↓↓↓

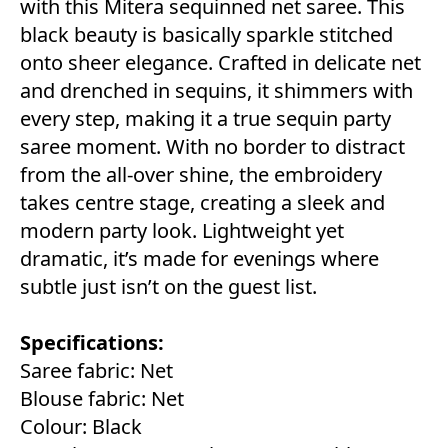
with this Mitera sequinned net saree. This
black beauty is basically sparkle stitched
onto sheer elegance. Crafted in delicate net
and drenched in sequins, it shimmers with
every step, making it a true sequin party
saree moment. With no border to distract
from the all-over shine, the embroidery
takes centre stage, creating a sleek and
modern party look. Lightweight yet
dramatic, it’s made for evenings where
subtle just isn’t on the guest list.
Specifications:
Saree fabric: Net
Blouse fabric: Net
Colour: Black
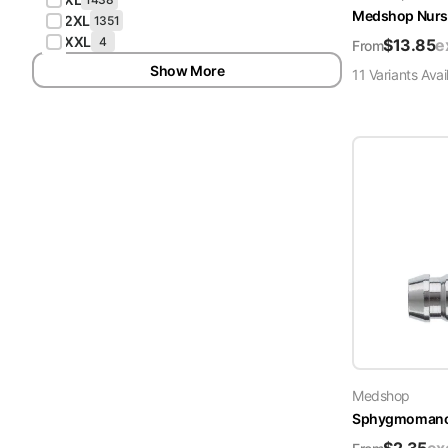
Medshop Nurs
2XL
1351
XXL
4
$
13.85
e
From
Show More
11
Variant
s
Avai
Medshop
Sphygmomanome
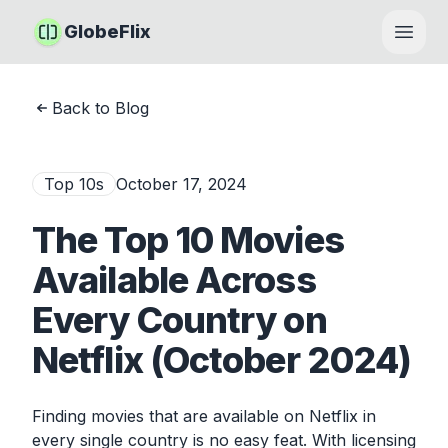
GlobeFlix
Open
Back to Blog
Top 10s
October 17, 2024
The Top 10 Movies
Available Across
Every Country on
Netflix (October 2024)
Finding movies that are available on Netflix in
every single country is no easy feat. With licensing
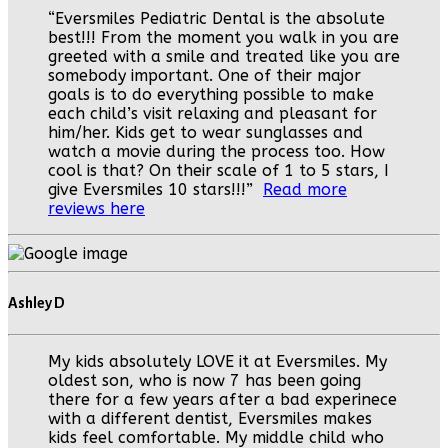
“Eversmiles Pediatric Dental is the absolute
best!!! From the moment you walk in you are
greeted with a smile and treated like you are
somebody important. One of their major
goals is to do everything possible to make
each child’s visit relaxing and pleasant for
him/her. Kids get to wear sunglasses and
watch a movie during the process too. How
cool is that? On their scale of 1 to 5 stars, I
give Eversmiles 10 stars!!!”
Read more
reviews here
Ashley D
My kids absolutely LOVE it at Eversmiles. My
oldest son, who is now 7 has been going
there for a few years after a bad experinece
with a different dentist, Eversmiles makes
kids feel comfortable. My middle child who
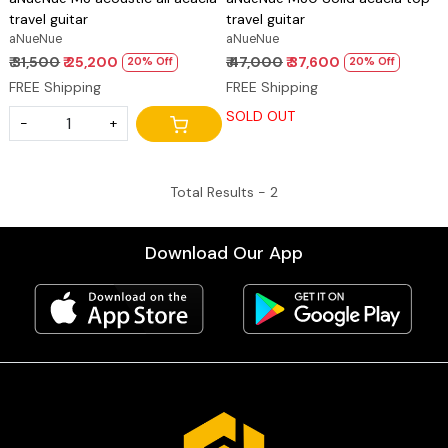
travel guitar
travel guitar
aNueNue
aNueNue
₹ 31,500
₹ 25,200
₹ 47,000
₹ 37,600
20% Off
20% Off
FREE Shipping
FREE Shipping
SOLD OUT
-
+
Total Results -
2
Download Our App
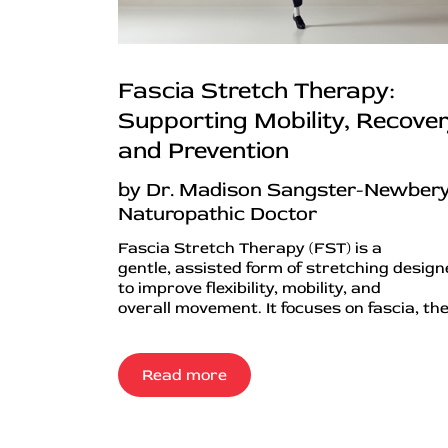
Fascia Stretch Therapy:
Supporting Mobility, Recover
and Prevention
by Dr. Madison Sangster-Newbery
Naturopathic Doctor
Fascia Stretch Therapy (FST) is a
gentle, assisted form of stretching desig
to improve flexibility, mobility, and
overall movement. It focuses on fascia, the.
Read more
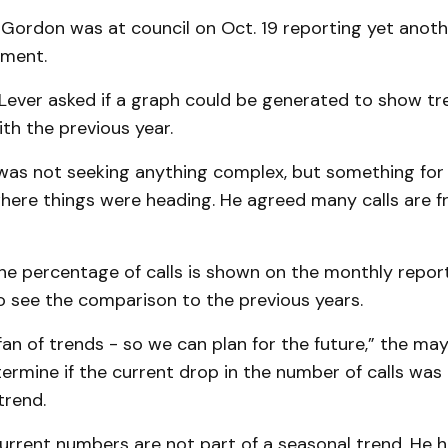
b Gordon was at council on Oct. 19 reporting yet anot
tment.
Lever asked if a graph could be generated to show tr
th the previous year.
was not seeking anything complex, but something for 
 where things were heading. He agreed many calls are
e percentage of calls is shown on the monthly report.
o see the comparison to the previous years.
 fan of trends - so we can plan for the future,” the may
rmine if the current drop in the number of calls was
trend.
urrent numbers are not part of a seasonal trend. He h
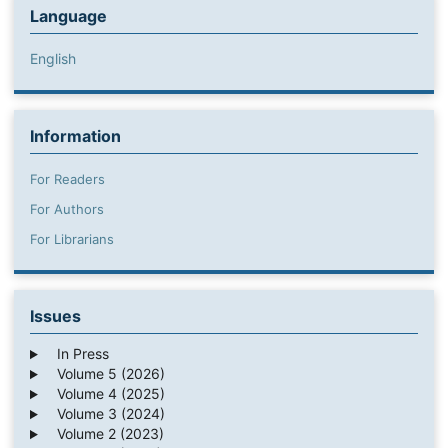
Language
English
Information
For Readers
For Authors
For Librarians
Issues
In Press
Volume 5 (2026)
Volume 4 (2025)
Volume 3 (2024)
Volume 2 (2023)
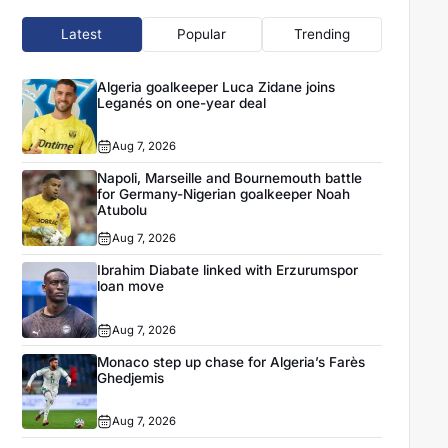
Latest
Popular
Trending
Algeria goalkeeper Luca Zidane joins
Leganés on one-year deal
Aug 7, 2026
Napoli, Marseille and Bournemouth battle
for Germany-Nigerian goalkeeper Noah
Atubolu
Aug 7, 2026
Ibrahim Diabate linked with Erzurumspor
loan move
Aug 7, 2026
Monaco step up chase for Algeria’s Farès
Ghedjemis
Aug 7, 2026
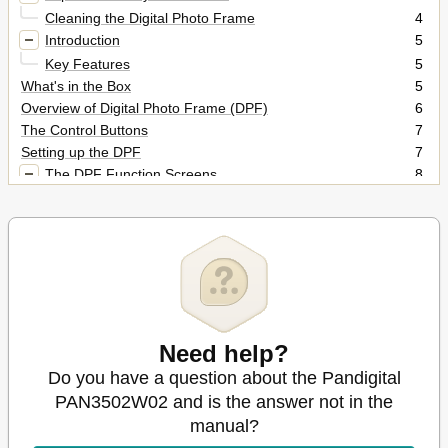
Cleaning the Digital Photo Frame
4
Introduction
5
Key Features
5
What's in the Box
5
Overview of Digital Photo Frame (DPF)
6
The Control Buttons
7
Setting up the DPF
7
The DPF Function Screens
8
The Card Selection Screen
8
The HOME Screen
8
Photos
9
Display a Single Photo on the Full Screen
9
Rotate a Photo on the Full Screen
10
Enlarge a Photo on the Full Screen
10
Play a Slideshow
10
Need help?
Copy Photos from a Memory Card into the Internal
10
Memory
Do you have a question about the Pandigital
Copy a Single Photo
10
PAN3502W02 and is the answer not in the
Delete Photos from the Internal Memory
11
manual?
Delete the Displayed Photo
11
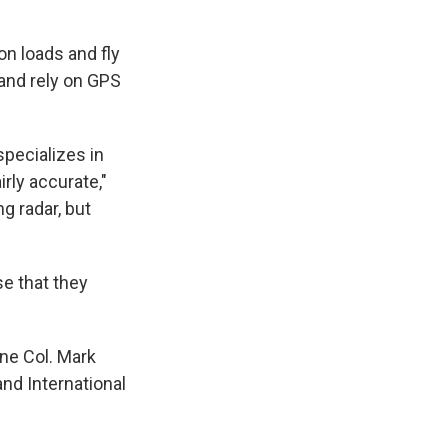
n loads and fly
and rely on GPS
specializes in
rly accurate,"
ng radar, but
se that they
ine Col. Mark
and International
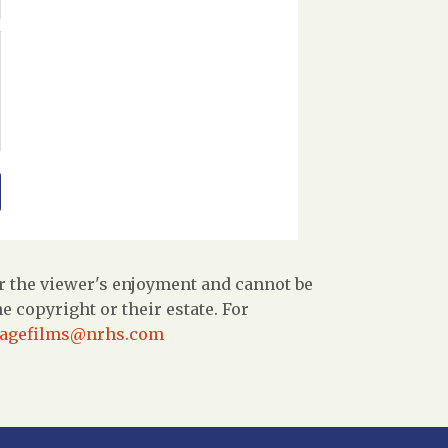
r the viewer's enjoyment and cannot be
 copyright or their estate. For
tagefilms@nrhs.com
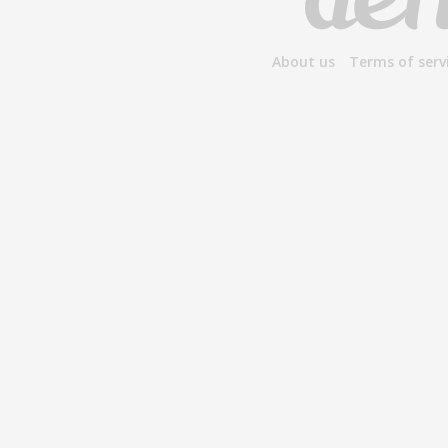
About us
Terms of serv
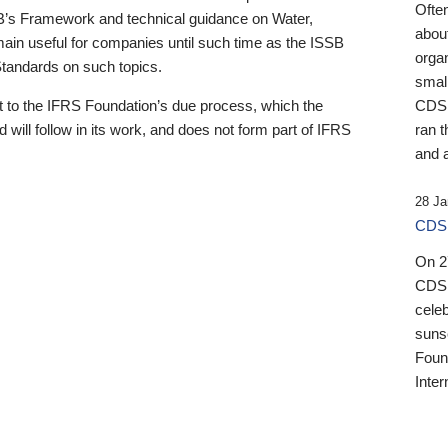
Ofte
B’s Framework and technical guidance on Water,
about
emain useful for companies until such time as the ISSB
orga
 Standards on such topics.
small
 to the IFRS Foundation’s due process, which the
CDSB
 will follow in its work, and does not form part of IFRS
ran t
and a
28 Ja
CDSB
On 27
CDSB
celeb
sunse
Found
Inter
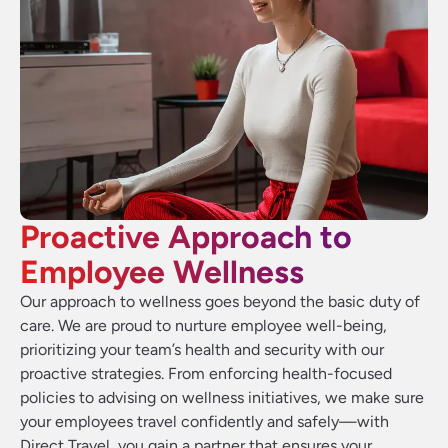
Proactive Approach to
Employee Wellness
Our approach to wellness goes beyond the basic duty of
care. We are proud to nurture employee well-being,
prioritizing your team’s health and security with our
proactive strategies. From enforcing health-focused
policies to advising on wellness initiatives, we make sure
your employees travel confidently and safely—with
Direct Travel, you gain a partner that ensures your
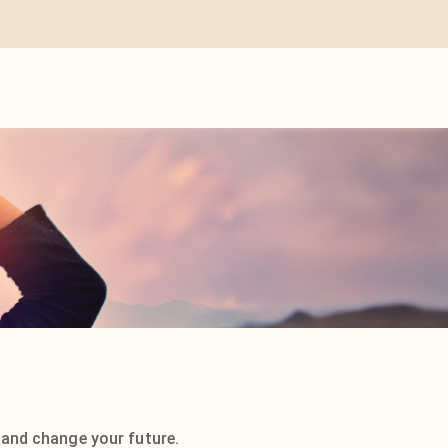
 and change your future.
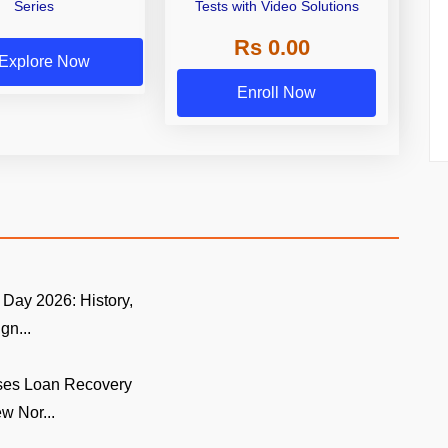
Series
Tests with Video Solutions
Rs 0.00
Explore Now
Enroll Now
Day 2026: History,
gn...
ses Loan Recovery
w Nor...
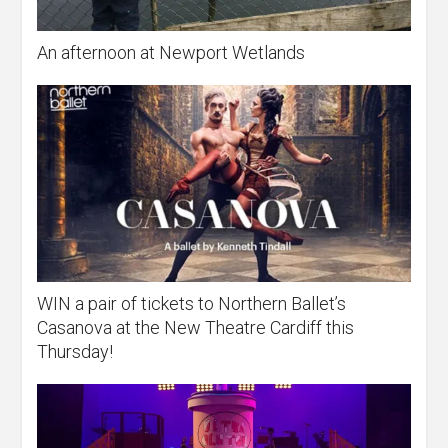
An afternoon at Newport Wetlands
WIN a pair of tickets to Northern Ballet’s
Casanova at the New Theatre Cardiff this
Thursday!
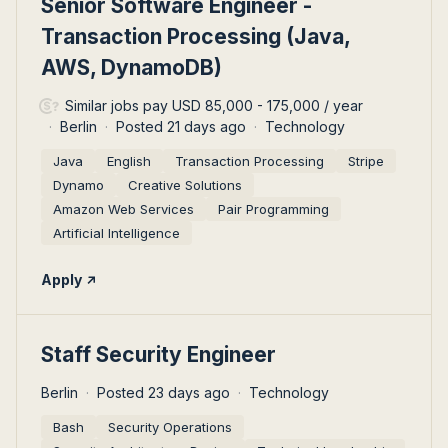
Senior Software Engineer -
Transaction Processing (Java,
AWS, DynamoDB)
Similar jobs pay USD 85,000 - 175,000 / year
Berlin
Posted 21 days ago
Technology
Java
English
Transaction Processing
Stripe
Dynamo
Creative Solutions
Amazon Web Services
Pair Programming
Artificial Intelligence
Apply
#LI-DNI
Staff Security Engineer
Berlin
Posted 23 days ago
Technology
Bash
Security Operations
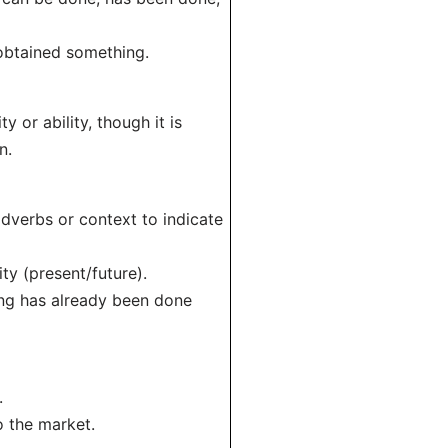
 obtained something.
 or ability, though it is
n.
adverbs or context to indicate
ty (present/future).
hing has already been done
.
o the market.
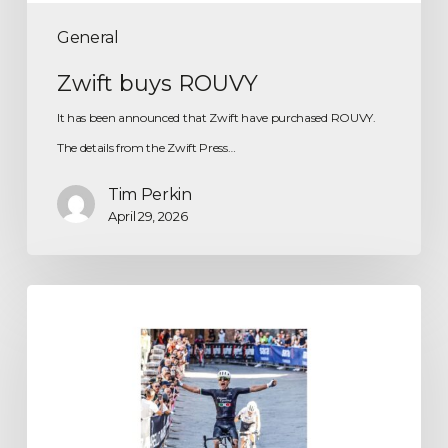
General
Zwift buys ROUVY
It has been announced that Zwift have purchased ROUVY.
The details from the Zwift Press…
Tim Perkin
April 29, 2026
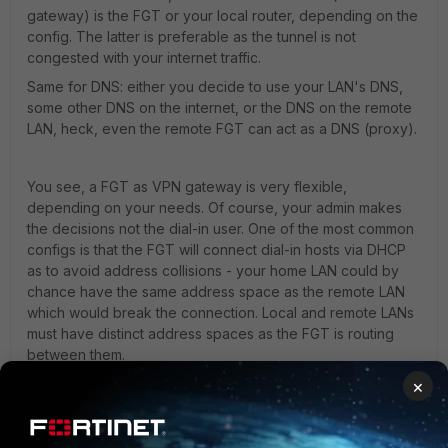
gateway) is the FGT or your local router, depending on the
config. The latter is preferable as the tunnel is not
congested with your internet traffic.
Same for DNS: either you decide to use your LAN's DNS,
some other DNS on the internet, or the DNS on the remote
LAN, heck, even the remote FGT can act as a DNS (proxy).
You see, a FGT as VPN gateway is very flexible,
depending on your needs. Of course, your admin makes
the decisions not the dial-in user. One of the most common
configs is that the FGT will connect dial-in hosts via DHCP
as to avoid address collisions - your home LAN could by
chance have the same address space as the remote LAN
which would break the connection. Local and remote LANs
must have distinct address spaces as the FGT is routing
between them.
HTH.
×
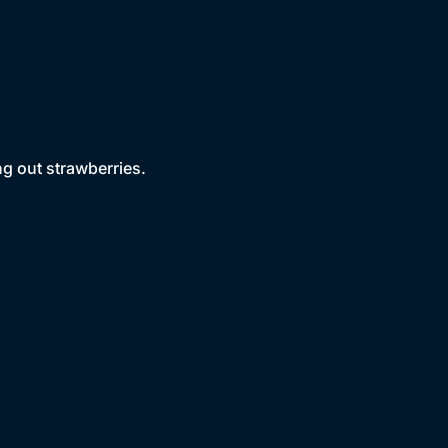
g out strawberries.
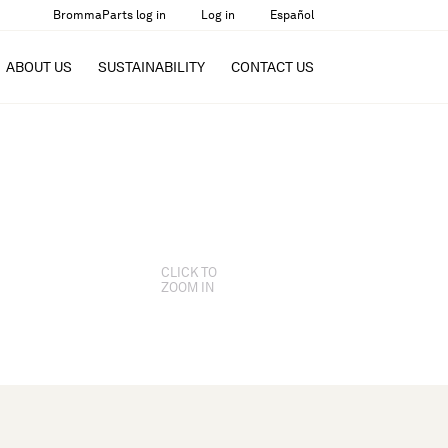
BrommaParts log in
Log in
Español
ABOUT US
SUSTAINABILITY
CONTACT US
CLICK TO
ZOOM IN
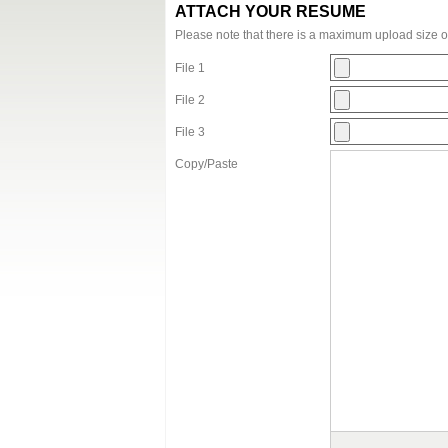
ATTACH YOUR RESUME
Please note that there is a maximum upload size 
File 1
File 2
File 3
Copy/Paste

↑↑↑

Exercise brief:
Search the listing for the word "previous" and return each line that holds it.

Solution:
th the previous year.
o see the comparison to the previous years.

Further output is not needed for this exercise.